10日後、謁見の間の清掃も終わり、謁見の間にアレックス達も集められた。玉座にはガイアス皇子、その脇に、ギレイド皇子が立ち、文官、武官が並んでいた。アレックス達も、末席に並べられた。
「これより、御前会議を開催する。今回の反乱で父上と、兄上、ファミールが亡くなった。ギレイドと協議し、帝位継承順位が上位である私が、次期皇帝に着くことになった。戴冠式は、慣例により父上の命日より1年後とする。またこれも慣例でありが、本日の御前会議より、私が仮の皇帝として、公務を行うものとする。反論がある者があれば、今すぐ申し出よ。今この時であれば、何を言おうが罪には問わぬ。だが、この会議終了後より、反論があっても口を閉じよ。誰かおるか・・・。」
ガイアスが、見渡すとだれも反論をいう者はいなかった。それを見て、ギレイドが声を上げた。

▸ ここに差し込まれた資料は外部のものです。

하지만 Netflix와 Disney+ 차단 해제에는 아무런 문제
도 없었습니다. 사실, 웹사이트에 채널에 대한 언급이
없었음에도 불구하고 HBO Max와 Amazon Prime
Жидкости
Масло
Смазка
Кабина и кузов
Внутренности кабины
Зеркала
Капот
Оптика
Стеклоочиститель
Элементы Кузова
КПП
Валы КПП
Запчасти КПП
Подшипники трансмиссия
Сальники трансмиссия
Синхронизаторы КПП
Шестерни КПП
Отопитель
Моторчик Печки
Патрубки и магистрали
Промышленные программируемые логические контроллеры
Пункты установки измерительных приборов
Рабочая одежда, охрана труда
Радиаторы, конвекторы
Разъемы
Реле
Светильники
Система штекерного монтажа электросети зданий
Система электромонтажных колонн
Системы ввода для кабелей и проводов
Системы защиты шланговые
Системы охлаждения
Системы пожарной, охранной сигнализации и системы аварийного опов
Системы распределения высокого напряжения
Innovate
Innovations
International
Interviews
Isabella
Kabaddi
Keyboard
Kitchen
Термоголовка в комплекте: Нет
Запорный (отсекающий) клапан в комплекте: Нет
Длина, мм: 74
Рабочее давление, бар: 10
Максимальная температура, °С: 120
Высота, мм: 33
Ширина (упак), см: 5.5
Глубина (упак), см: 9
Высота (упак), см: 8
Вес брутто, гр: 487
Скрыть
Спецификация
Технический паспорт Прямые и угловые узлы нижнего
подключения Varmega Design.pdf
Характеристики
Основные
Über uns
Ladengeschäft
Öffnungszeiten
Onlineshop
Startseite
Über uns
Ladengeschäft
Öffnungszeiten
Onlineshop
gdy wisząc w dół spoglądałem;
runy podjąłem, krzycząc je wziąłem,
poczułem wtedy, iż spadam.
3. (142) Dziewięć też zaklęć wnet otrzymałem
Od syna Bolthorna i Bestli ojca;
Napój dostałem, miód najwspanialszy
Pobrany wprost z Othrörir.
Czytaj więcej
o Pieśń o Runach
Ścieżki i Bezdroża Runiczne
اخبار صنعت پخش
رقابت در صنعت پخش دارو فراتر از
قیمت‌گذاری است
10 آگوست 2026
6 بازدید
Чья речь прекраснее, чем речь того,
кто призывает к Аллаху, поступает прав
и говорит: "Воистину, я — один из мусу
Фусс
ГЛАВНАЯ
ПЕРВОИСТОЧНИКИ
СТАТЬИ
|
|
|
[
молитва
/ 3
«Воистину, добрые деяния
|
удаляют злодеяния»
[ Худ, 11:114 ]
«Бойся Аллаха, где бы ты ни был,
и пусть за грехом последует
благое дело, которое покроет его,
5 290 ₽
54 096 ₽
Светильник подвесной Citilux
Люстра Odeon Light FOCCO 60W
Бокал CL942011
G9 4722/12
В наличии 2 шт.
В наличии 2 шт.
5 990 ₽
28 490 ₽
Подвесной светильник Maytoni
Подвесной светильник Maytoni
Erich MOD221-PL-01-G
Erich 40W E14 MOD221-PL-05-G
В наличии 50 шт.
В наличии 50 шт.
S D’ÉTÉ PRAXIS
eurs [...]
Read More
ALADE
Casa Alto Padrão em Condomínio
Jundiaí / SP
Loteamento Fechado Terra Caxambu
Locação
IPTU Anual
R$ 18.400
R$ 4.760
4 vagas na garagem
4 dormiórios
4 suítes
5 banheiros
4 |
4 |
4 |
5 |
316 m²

「では、反論はないものとする。今より、宰相代理となる私が、御前会議を進行する。本日より、4日に渡り今後の方針、人事について定めていくものとするが、本日は、今回の反逆者達の処分を行う。主犯であるイフリート公爵は亡くなったが、イフリート公爵家の公爵の長男ゴフィスン、次女フローレンスの両名が捕縛されている。ここに引き出せ。加えてベイスターンも連れてこい。」
そういうと、縛られた傷だらけのゴフィスンと、片腕を失ったフローレンスが引き出された。二人とも、拷問にあった様子で、目から生気を失っていた。ベイスターンは、拷問を受けた様子はなく、変わりきった二人を見てびっくりしていた。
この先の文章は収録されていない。